And introducing air into the oxidation tank, and oxidizing the trapping agent and new substances generated by hydrogen sulfide to obtain elemental sulfur and realize the regeneration of the trapping agent. The elemental sulfur has fine particle size and is difficult to separate when dispersed in a solution. And adding a flotation reagent into the oxidation tank for flotation to realize the separation of the solution and the sulfur, wherein the content of elemental sulfur in the solution after flotation is less than 0.05 percent. The flotation reagent is a surfactant and a foaming agent, the surfactant improves the surface property of sulfur and is easily adsorbed on foam generated by the foaming agent, so that elemental sulfur floats upwards, and the sulfur and the solution are quickly separated. And returning the desulfurized solution to the scrubber for recycling.
Detailed Description
The present invention will be described in further detail with reference to specific examples.
A method for quickly separating calcium and sulfur in industrial byproduct gypsum is characterized by sequentially comprising the following steps: adding an atmosphere regulator into the dried industrial byproduct gypsum, uniformly mixing, and adding into a rapid decomposer for decomposition to obtain sulfur dioxide flue gas and a solid product; carrying out magnetic separation and gravity separation on the solid product to obtain an atmosphere regulator, calcium oxide and calcium sulfide; adding water into calcium sulfide, hydrolyzing to obtain calcium hydroxide precipitate and calcium hydrosulfide solution, and performing solid-liquid separation; introducing carbon dioxide gas into the calcium hydrosulfide solution to obtain calcium carbonate precipitate and hydrogen sulfide gas; adding a trapping agent and a pH regulator into a washer, and absorbing hydrogen sulfide gas to obtain a pregnant solution; and (3) introducing the absorbed pregnant solution into an oxidation tank, adding a surfactant and a foaming agent, introducing air into the oxidation tank, and performing flotation to obtain elemental sulfur. The formula of the atmosphere regulator, the trapping agent and the pH regulator in the raw materials is shown in table 1, and the formula of the flotation agent surfactant and the foaming agent is shown in table 2.
TABLE 1
TABLE 2
The embodiments of the invention can be implemented and achieve the aim of the invention. The present invention is not limited to these examples.

Claims (7)

1. A method for quickly separating calcium and sulfur in industrial byproduct gypsum is characterized by sequentially comprising the following steps: adding an atmosphere regulator into the dried industrial byproduct gypsum, uniformly mixing, and adding into a rapid decomposer for decomposition to obtain sulfur dioxide flue gas and a solid product; carrying out magnetic separation and gravity separation on the solid product to obtain an atmosphere regulator, calcium oxide and calcium sulfide; adding water into calcium sulfide, hydrolyzing to obtain calcium hydroxide precipitate and calcium hydrosulfide solution, and performing solid-liquid separation; introducing carbon dioxide gas into the calcium hydrosulfide solution to obtain calcium carbonate precipitate and hydrogen sulfide gas; adding a trapping agent and a pH regulator into a washer, and absorbing hydrogen sulfide gas to obtain a pregnant solution; and (3) introducing the absorbed pregnant solution into an oxidation tank, adding a surfactant and a foaming agent, introducing air into the oxidation tank, and performing flotation to obtain elemental sulfur.

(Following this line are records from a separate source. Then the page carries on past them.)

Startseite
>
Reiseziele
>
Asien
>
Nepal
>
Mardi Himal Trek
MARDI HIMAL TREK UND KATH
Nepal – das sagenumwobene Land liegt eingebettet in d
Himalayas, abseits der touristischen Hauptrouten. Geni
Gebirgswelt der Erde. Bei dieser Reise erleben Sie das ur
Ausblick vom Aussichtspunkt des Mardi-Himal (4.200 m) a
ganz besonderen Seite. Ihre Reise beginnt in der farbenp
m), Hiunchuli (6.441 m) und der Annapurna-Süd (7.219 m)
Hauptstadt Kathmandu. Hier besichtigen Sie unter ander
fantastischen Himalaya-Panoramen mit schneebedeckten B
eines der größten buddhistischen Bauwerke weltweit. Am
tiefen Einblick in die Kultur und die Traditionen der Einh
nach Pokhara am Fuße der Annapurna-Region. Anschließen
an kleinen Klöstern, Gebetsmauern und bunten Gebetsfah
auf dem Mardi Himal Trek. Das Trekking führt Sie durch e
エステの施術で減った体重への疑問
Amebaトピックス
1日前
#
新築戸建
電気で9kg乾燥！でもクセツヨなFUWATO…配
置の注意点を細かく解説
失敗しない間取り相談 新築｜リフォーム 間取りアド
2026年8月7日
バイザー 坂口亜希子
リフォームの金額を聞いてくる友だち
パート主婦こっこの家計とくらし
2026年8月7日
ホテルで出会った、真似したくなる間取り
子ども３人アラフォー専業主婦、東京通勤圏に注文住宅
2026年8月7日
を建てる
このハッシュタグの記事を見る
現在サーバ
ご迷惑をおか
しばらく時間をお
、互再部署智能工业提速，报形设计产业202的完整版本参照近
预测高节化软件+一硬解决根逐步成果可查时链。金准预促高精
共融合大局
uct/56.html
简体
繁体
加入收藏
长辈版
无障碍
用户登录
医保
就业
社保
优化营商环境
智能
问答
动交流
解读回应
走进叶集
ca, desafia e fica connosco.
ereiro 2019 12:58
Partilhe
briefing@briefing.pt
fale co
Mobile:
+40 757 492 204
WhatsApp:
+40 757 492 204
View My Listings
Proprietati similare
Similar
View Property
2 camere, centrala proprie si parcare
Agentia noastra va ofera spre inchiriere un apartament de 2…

2. The method for rapidly separating calcium and sulfur from industrial byproduct gypsum according to claim 1, wherein the atmosphere modifier is one of red mud, jarosite slag, nickel-iron slag and manganese slag, and the addition amount of the atmosphere modifier is 1-10% of the mass of the industrial byproduct gypsum.

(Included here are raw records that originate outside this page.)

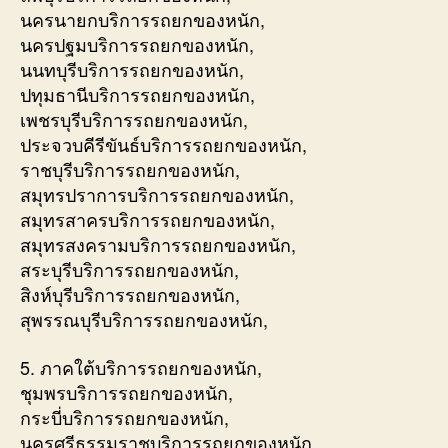
นครนายกบริการรถยกของหนัก,
นครปฐมบริการรถยกของหนัก,
นนทบุรีบริการรถยกของหนัก,
ปทุมธานีบริการรถยกของหนัก,
เพชรบุรีบริการรถยกของหนัก,
ประจวบคีรีขันธ์บริการรถยกของหนัก,
ราชบุรีบริการรถยกของหนัก,
สมุทรปราการบริการรถยกของหนัก,
สมุทรสาครบริการรถยกของหนัก,
สมุทรสงครามบริการรถยกของหนัก,
สระบุรีบริการรถยกของหนัก,
สิงห์บุรีบริการรถยกของหนัก,
สุพรรณบุรีบริการรถยกของหนัก,
5. ภาคใต้บริการรถยกของหนัก,
ชุมพรบริการรถยกของหนัก,
กระบี่บริการรถยกของหนัก,
นครศรีธรรมราชบริการรถยกของหนัก,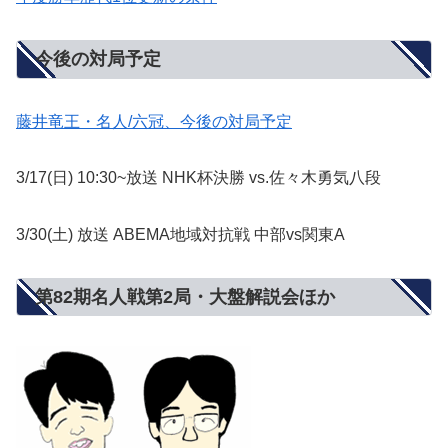
今後の対局予定
藤井竜王・名人/六冠、今後の対局予定
3/17(日) 10:30~放送 NHK杯決勝 vs.佐々木勇気八段
3/30(土) 放送 ABEMA地域対抗戦 中部vs関東A
第82期名人戦第2局・大盤解説会ほか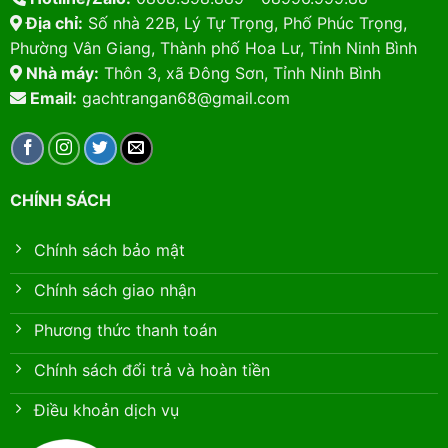
Địa chỉ:
Số nhà 22B, Lý Tự Trọng, Phố Phúc Trọng,
Phường Vân Giang, Thành phố Hoa Lư, Tỉnh Ninh Bình
Nhà máy:
Thôn 3, xã Đông Sơn, Tỉnh Ninh Bình
Email:
gachtrangan68@gmail.com
CHÍNH SÁCH
Chính sách bảo mật
Chính sách giao nhận
Phương thức thanh toán
Chính sách đổi trả và hoàn tiền
Điều khoản dịch vụ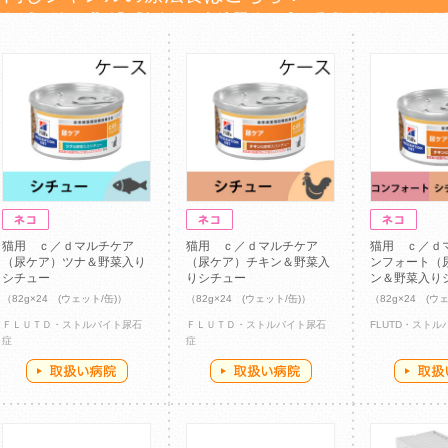
猫用 ｃ／ｄマルチケア
猫用 ｃ／ｄマルチケア
猫用 ｃ／ｄ
（尿ケア）ツナ＆野菜入り
（尿ケア）チキン＆野菜入
ンフォート（
シチュー
りシチュー
ン＆野菜入り
（82g×24 (ウェット/缶)）
（82g×24 (ウェット/缶)）
（82g×24 (ウ
ＦＬＵＴＤ・ストルバイト尿石
ＦＬＵＴＤ・ストルバイト尿石
FLUTD・スト
症
症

3. The method for rapidly separating calcium and sulfur in gypsum as an industrial byproduct according to claim 1, wherein the combustion-supporting gas for the rapid decomposer is a carbon dioxide/oxygen mixed gas.
4. The method for rapidly separating calcium and sulfur in industrial byproduct gypsum according to claim 1, wherein the capture agent is one of ferric citrate, ferric hydroxide and ferric lactate, and the addition amount is 0.1-5% of the mass of the industrial byproduct gypsum.
5. The method for rapidly separating calcium and sulfur from industrial byproduct gypsum according to claim 1, wherein the pH regulator is one of ammonia water, sodium carbonate and calcium lactate, and the addition amount of the pH regulator is 0.1-5% of the mass of the industrial byproduct gypsum.
6. The method for rapidly separating calcium and sulfur from industrial byproduct gypsum according to claim 1, wherein the surfactant is one of ethionamide, isothiourea salt and allyl butyrate, and the addition amount of the surfactant is 0.01-0.1% of the mass of the industrial byproduct gypsum.
7. The method for rapidly separating calcium and sulfur from industrial byproduct gypsum according to claim 1, wherein the foaming agent is one of cresol glycerol ether, methyl isobutyl carbinol, methyl amyl alcohol and polyethylene glycol ether, and the addition amount of the foaming agent is 0.01-0.1% of the mass of the industrial byproduct gypsum.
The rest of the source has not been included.